**What the task asks:**
Please copy each line below that contains the string "blog".

· · · · · · ·

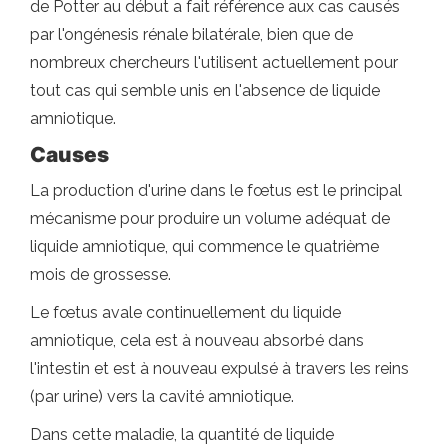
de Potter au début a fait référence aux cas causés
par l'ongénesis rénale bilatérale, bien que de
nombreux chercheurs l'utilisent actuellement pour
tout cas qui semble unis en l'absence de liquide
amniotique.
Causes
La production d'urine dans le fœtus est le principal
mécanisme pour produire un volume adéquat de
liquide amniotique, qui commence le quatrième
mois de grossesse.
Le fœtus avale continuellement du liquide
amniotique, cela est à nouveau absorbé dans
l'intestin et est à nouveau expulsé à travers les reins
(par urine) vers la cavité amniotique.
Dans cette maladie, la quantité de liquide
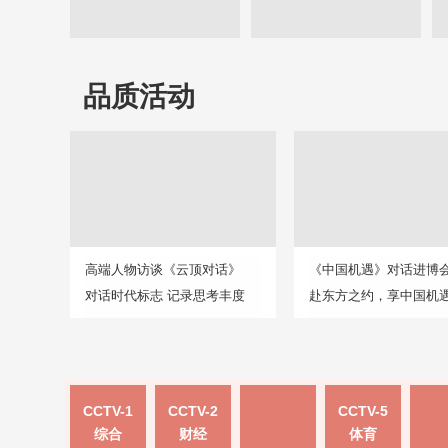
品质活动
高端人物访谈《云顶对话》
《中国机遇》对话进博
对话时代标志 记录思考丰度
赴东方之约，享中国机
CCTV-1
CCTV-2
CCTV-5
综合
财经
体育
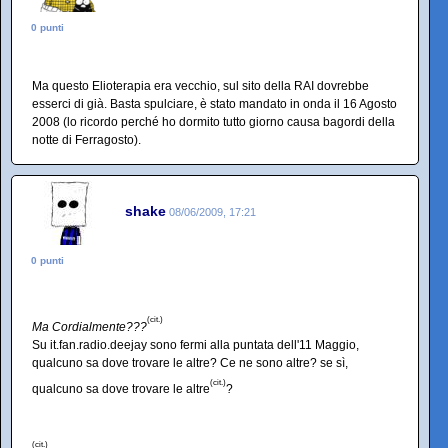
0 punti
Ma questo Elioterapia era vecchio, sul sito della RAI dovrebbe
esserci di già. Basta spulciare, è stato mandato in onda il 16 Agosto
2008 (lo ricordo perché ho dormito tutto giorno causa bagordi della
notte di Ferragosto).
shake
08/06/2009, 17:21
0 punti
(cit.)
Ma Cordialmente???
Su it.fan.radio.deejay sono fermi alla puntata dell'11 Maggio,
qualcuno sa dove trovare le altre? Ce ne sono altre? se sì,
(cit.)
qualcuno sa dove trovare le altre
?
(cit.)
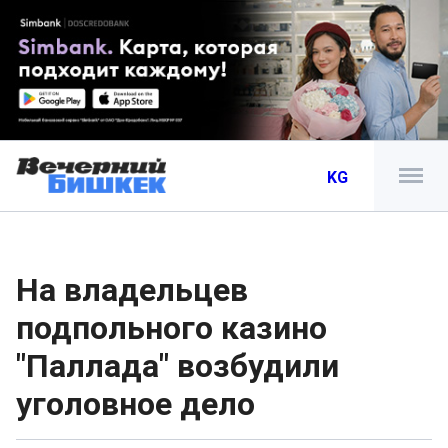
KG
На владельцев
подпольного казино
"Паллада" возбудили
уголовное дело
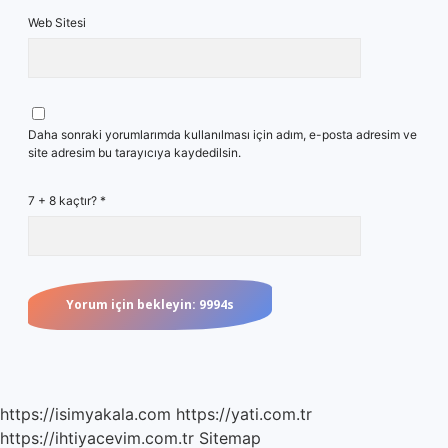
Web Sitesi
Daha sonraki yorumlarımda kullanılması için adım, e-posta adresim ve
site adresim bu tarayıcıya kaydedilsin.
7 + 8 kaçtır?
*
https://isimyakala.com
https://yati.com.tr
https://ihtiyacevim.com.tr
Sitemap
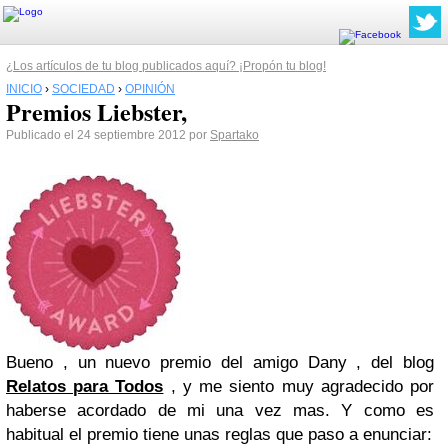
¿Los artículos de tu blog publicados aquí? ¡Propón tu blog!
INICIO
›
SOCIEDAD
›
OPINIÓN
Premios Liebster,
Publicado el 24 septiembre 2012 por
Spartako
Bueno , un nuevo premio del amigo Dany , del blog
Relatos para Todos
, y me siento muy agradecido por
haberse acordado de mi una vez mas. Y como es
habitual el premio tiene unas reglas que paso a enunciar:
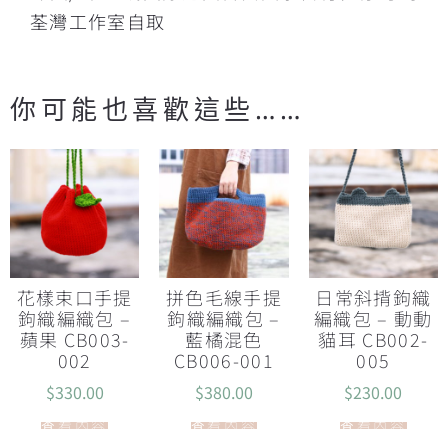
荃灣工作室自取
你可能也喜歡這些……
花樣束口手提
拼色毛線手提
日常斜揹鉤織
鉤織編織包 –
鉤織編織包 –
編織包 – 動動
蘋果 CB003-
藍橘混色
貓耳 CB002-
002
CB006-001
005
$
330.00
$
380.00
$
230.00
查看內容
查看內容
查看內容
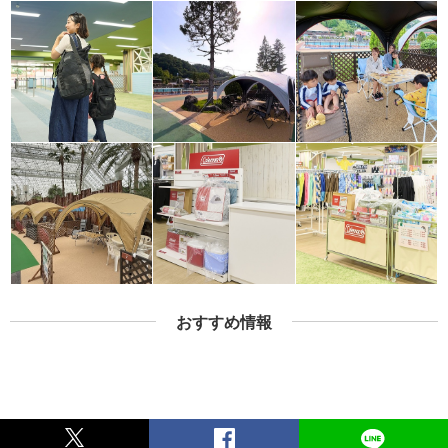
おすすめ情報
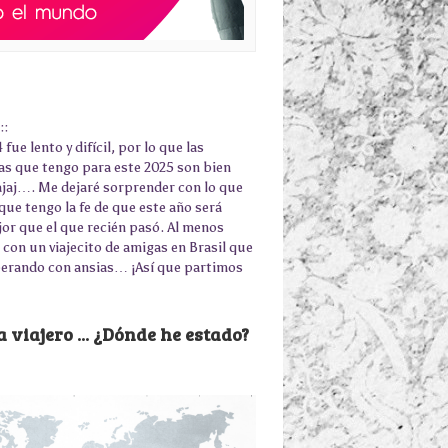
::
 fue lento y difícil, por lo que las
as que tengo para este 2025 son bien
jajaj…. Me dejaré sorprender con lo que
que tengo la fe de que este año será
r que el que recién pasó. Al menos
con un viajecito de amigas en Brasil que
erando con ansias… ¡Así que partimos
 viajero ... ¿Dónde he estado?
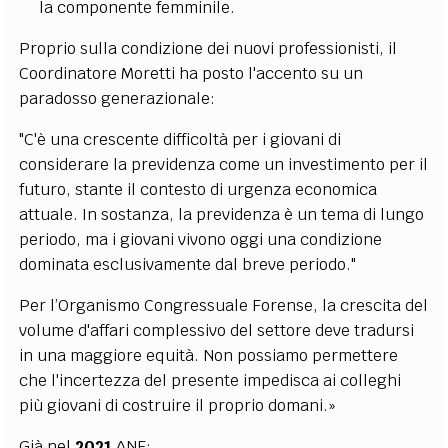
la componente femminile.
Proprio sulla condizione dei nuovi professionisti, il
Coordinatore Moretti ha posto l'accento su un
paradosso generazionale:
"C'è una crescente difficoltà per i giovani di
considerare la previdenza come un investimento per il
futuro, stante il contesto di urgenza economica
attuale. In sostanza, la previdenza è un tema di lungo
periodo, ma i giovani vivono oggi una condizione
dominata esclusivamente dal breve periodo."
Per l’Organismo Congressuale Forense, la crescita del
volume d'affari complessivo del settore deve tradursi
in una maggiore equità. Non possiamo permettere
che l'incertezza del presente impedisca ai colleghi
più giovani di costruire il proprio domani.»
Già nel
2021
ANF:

· · · · · · ·

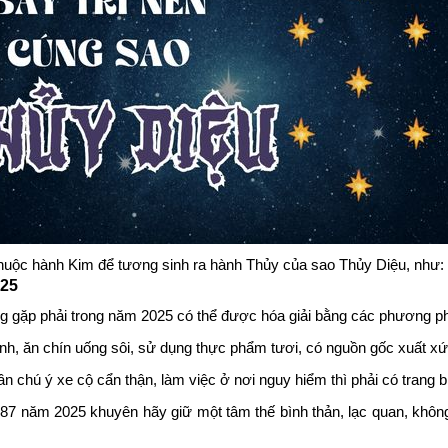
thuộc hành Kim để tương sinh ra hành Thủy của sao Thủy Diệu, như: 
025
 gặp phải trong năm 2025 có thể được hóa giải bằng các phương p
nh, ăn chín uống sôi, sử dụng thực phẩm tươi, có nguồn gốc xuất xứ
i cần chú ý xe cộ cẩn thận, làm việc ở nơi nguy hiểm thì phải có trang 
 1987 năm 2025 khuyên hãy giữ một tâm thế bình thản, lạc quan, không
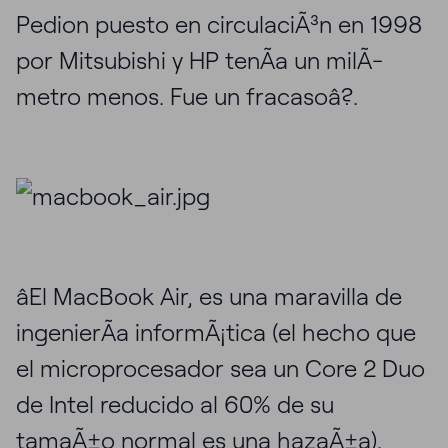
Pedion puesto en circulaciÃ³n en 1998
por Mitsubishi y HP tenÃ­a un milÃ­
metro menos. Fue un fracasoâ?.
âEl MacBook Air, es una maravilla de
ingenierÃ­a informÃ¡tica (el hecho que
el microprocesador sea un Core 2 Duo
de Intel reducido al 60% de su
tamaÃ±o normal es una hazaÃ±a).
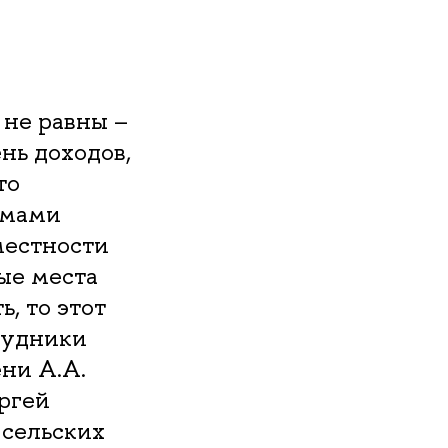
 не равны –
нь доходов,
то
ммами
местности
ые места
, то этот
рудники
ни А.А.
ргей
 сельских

· · · · · · ·

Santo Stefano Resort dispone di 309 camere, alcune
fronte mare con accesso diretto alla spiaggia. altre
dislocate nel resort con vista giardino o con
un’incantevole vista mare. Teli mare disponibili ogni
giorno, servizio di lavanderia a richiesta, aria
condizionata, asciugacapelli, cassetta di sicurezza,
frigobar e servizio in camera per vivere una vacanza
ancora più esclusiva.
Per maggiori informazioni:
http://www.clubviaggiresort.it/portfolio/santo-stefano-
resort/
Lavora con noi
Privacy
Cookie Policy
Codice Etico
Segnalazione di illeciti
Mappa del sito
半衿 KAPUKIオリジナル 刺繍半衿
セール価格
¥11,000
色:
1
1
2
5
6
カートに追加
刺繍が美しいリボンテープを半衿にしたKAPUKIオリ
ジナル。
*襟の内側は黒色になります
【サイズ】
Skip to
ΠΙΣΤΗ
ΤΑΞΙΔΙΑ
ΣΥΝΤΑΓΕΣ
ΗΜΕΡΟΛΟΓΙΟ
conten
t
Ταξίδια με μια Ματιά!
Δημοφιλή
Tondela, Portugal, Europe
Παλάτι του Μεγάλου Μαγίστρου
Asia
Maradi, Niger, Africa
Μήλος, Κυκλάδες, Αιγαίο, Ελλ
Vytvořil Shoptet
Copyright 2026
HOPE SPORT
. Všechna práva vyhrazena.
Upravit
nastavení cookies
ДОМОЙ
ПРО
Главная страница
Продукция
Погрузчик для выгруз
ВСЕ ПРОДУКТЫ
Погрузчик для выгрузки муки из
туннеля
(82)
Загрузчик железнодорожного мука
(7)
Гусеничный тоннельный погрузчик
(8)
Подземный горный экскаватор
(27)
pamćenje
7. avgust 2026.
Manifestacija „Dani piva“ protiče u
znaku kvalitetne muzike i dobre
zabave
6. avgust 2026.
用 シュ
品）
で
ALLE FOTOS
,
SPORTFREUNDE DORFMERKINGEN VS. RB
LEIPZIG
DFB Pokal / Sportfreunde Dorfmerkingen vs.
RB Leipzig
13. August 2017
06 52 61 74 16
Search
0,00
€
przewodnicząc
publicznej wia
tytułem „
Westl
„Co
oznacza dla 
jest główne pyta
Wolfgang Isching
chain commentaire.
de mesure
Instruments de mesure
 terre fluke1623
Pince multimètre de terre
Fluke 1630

· · · · · · ·

**Result:**
¿Los artículos de tu blog publicados aquí? ¡Propón tu blog!
Bueno , un nuevo premio del amigo Dany , del blog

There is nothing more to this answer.